2. SLB berasrama,  SLB yang dilengkapi dengan fasilitas asrama,  pengelolaan asrama,  dan SLB menjadi satu kesatuan. 3. Kelas jauh/ kelas kunjungan.
4. SDLB,  beberapa jenis ABK dalam satu atap.

Nasum 3 Talkshow: Nurri Ariyanti Puspitasari, SE.
Pendampingan ABK & Membentuk PSG yang Sukses: Peran Orangtua & Komunitas dalam Mendampingi Anak Disleksia

Tidak ada anak yang tidak normal hanya saja setiap anak memiliki kekhususan tersendiri.

Disleksia merupakan kelainan dengan dasar neurologis bersifat genetik berhubungan dengan kemampuan penguasaa dan pemrosesan bahasa.

🔸Fakta disleksia:
👉Neurologis, disleksia adalah masalah neurologis keluhan terbanyak pada masa kanak-kanak
👉Gender, fapat disandang pleh anak laki-laki atau perempuan
👉Prevalensi,  1:5 atau 10 individu menyandnag disleksia
👉Cerdas,  IQ min 90- lebih kreatif,  berbakat,  sukses
👉Tidak sembuh,  kondiai kronis menetap, disandnag seumur hidup.
👉Severitas
👉Nyata

Disleksia tidak berdiri sendiri bisa disgrafia atau lainnya.
Disgrafia: classroom management,  organisation, concentration,  dan fine motor.

Anak-anak disleksia bisa telihat pintar tetapi ketika ketemu pelajaran berbahasa dan matematika ngedrop.

Faktor terpenting dalam tumbuh kembang anak adalah lingkungan. Pengaruhnya luar biasa.

Membesarkan anak tidak bisa sendiri.  Butuh akomodasi lingkungan.

Anak disleksia tidak bisa melakukan lebih dari 1 intruksi.

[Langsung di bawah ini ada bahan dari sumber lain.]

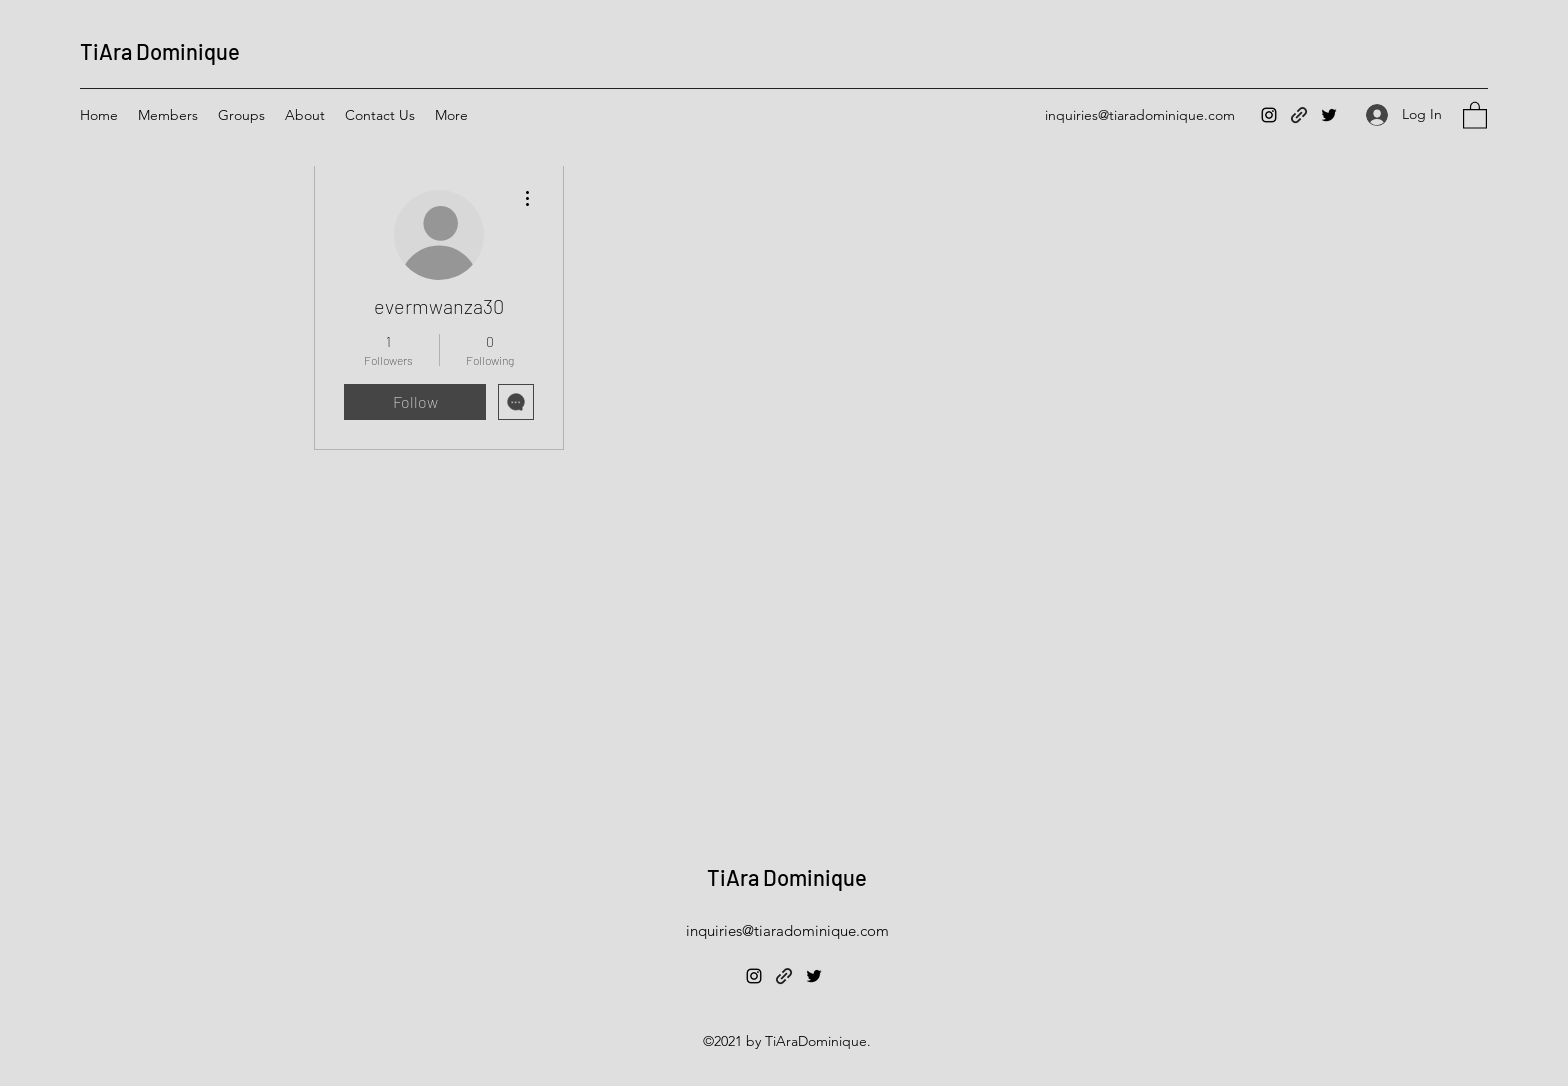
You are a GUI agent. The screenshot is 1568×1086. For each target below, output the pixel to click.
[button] (1475, 114)
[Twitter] (1329, 115)
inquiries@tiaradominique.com (1140, 115)
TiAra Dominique (160, 51)
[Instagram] (1269, 115)
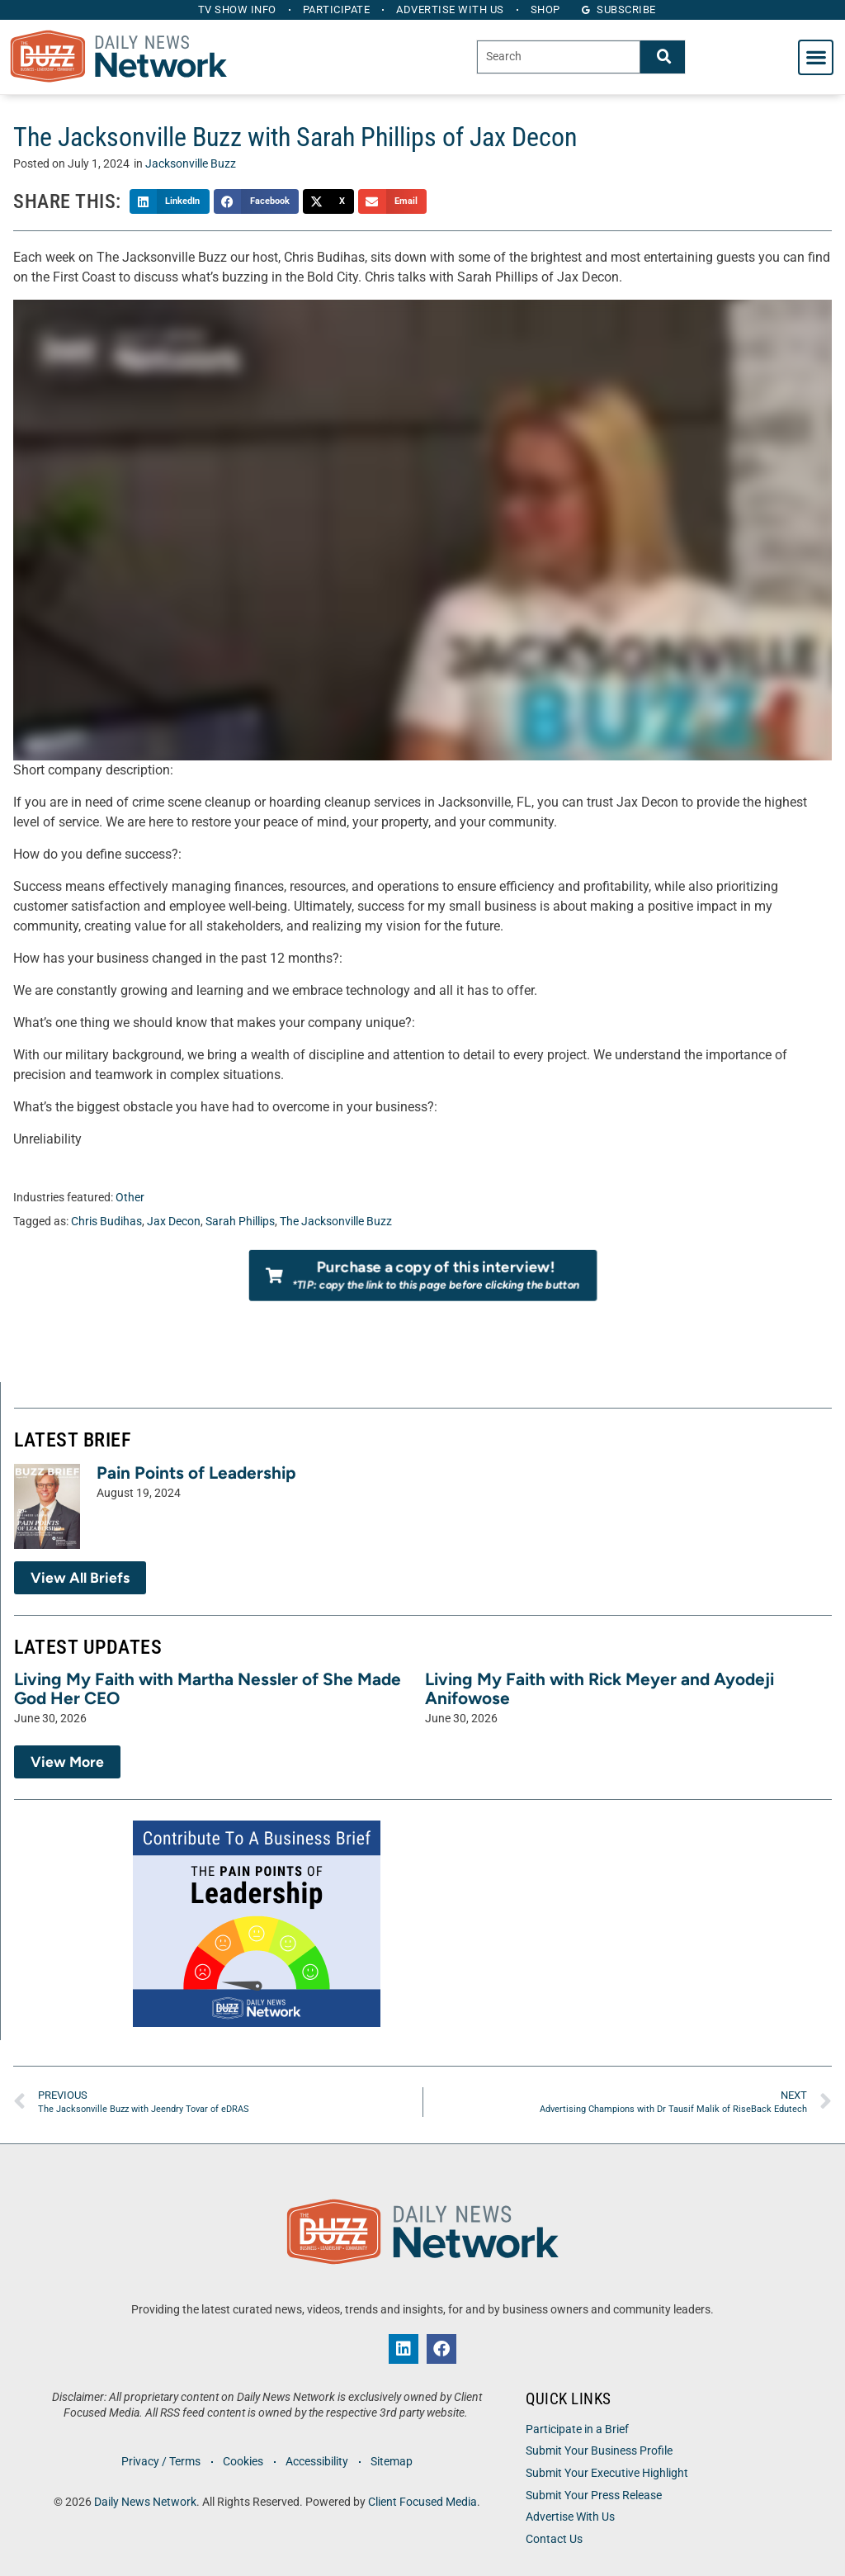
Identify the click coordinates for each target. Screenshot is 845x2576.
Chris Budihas (106, 1222)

Step by step ketika memberikan instruksi.

🔸Mitos disleksia:
👉Kurangnya motivasi,  malas,  lamban,  dan bodoh.
👉Latar belakang ekonomi yang buruk dan gizi buruk.
👉Gangguan pada asrea sensoris.
👉Cara pengajar dan pola asuh yang salah.

Mendampingi anak butuh ilmu,  butuh kesabaran,  dan butuh kekuatan ⏩ dibutuhkan parent support group.

Anak disleksia memiliki gangguan perilaku exs: ADHD,  dll.

Anak-anak butuh bahagia:
🔸Memiliki kemampuan mengenali masalah,  menyelesaikan masalah,  dan mengatur kondisi kesulitan belajarnya agar tidak menjadi kendala besar.
🔸Memiliki kekuatan hati untuk sukses dengan kepercayaan diri yang baik.
🔸Memiliki hubungan yang baik,  sehat,  dan kuat dengan orang dewasa disekitarnya yang percaya dengan potensi besar serta kapabilitasnya.